“You ever had sex?” I ask him.
His back stiffens, his shirt sticking to his body. Even though we’ve been rationing water he’s been sweating a lot—too much. His skin’s hot and flushed and he wants me to think it’s from the sun and heat but I can smell the way his wound’s festering, the sweet putrid stink of it. He pulls his head under the canopy and slumps against the wall. “Why?” he asks.
“Why sex? It’s supposed to be pretty damn good,” I tell him, trying to lighten his mood.
“Supposed to be?” he repeats, raising an eyebrow.
I scowl, cross my arms over my chest. “Don’t you think about those things, being out here?” He starts to look at me funny and I think about the night I pinned him in his sleep. I roll my eyes. “I just mean, it’s not like we have anything else to do but think. It’s just sex is one of those things I’d planned on doing before I died. I’m kinda pissed it might not happen.”
He shrugs. “Who says you’re going to die?”
I notice he doesn’t say “we” and I swallow, my tongue suddenly feeling a little thick. Scrunching down until I can prop my feet against the raft wall, I stare up at the peak of the canopy, watching it stretch and ripple over the inflated support bar. “What do you think’s happening back home?” I say. It’s a question I’ve been trying desperately not to ask but it’s all I can think about recently. Well, that and sex.
Jeremy’s silent and I let my head flop over until I’m looking at him. He’s staring out at the horizon but from here all I can see is gray water, gray sky, gray life. Slowly I push myself to my hands and knees and crawl until I’m sitting next to him.
The ship’s farther away now. We’d lost sight of it the day before and for a while we’d been panicked, not realizing until then how much we needed to have it out there even if we kept our distance. How empty everything seemed without it.
But then we’d seen the smoke rising out of nowhere and we’d paddled toward it until we saw it billowing from the decks of the ship.
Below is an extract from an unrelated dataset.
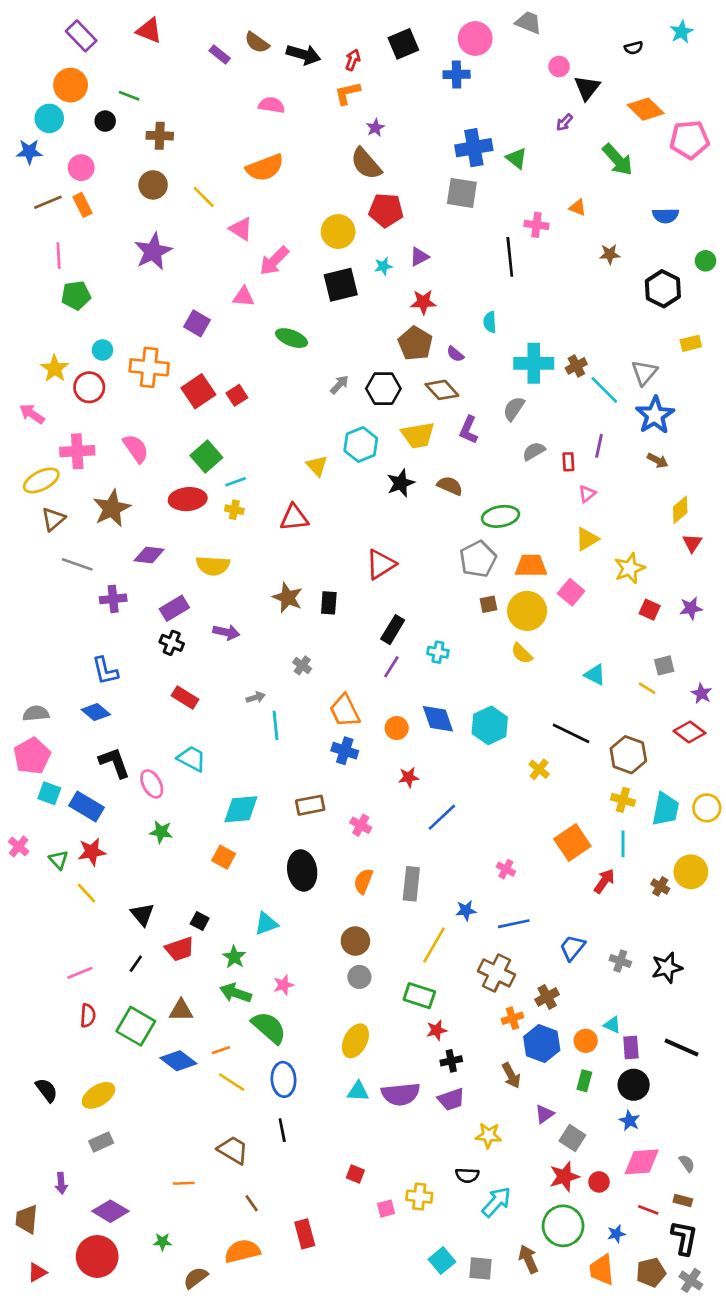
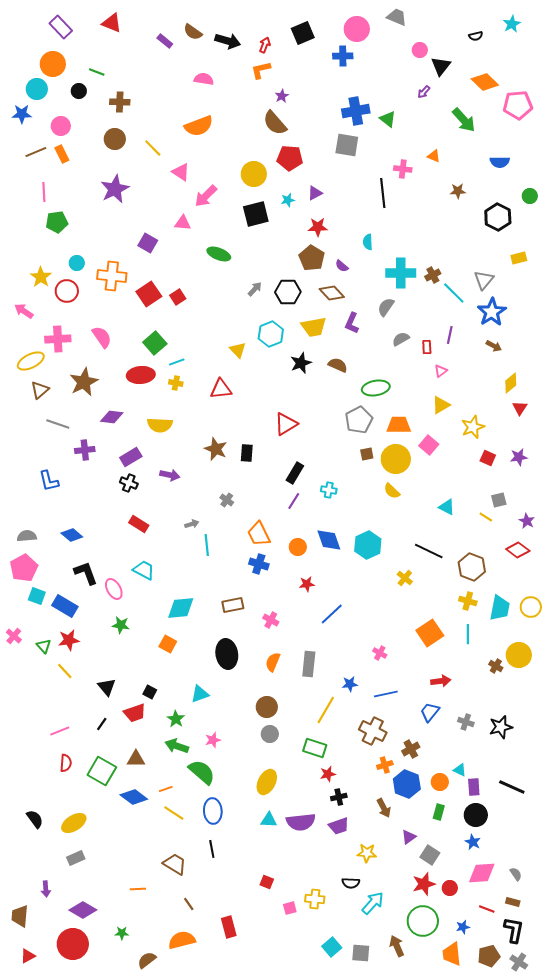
blue L-shape: (105, 671) -> (49, 481), moved
red arrow: (604, 881) -> (441, 681), moved, turned 48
For most of the day it’s been listing to the side, slowly and inevitably capsizing.
“I think they might all be gone,” Jeremy finally says softly, before dancing his fingers along his side as if I don’t know what he’s hiding.
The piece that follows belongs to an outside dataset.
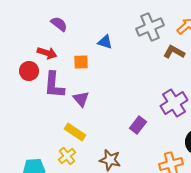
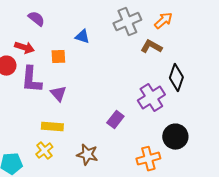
yellow rectangle: (75, 132) -> (52, 127), turned -30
Every time he falls asleep, Jeremy screams. He never remembers it, or at least never acknowledges it. It’s driving me insane and a part of me hopes the infection goes ahead and takes him soon so I can be done with it.
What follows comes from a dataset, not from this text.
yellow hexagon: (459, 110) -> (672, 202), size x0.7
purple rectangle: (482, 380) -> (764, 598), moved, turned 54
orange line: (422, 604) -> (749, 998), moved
The thing is, it’s not like Jeremy or I were being stupid. It’s not like we didn’t know how the whole thing works: someone gets bitten, gets infected, dies and comes back from the dead hungering for flesh. We’d seen the movies and played the video games. We knew.
It’s just…when it came down to it, it wasn’t that easy. It was never supposed to be real, never supposed to actually happen. Everything got confused and strange. We lost our friends trying to run through the cruise ship and we fought over taking a life raft and ditching or staying for official evacuation orders.
Really, this isn’t what was supposed to happen at all—this isn’t how it was supposed to end up. We’d treated it like a joke because we’d have panicked otherwise. “Ha-ha, the zombie apocalypse’s hit, let’s take a life raft and run.”
Ha-ha, joke’s on us. Or them. I can’t remember anymore.
Sometimes I wonder if it wouldn’t just make more sense to confront Jeremy and force him overboard. After all, it’s not like he has a chance of surviving this, and in the meantime he’s taking up resources that I might need.
Neither one of us says anything but we both know: if there was going to be a rescue, it’d have happened by now. There’ve been no planes, no coast guard or bright orange helicopters. Our little raft beacon chirps and blinks away merrily, sending little distress “rescue me” signals out into the world that either no one’s there to hear or they’re too busy ignoring us.
We know this. Just like we know that land can’t really be that far away—we’d been on a cruise after all. The whole point is to visit all the islands—they have to be out here somewhere.
But we can’t bring ourselves to lose sight of the ship to find out. Just in case.
I don’t realize what it is at first, the huge groaning noise like a whale’s swallowed us whole. There’s this massive, deep popping sound, a high-pitched whine and then the sound of the world sucking itself up with a straw.
The wave hits not too long after, tossing us around the boat. I grab the canopy trying to hold on and end up tearing part of it away from the sides.
“What the hell?” I ask, running my fingers over the raft to make sure nothing’s damaged.